Not so much this month. I knew that this month was going to be bad because of the vacation, but we took a beating. For the third straight month, we lost ground, but this month we lost 9%! Basically, in 30 short days, we fell back to February in terms of our net worth.
The trip wound up being much more expensive than we anticipated, including paying $80 for parking for the wedding, plus a car repair. Having to fill the tank of my car every 4 days isn’t helping either. The first hour of my day at work is spent earning the money I burned to get there.

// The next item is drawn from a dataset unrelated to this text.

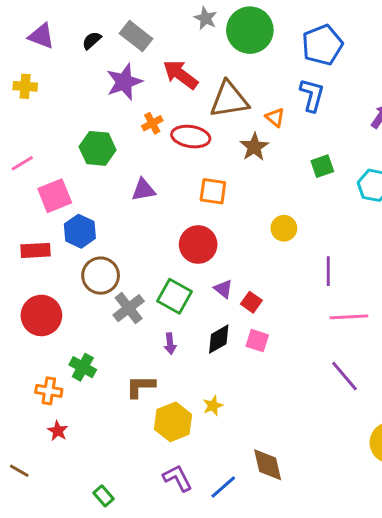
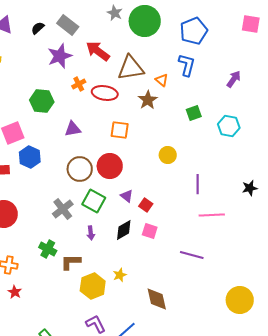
brown circle: (101, 276) -> (80, 169), moved
green cross: (83, 367) -> (48, 249), moved
purple line: (344, 376) -> (192, 255), moved, turned -35
brown diamond: (268, 465) -> (157, 299), moved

But there were some glaring mistakes on our part as well. To insure that we don’t have food spoil while we travel, we typically scale back our grocery buying prior to the trip. I guess this time we started too early and we ran out. And then, because we didn’t want to over-buy, we didn’t buy at all! Instead we ordered out for the better part of a week.
I also bought my brother a car. He broke up with his girlfriend and moved out and needed a way to get to work from his new place. I loaned him $400. He has promised to have it paid back by Christmas, which is around the time I plan on using it to pay off my last remaining credit card from college.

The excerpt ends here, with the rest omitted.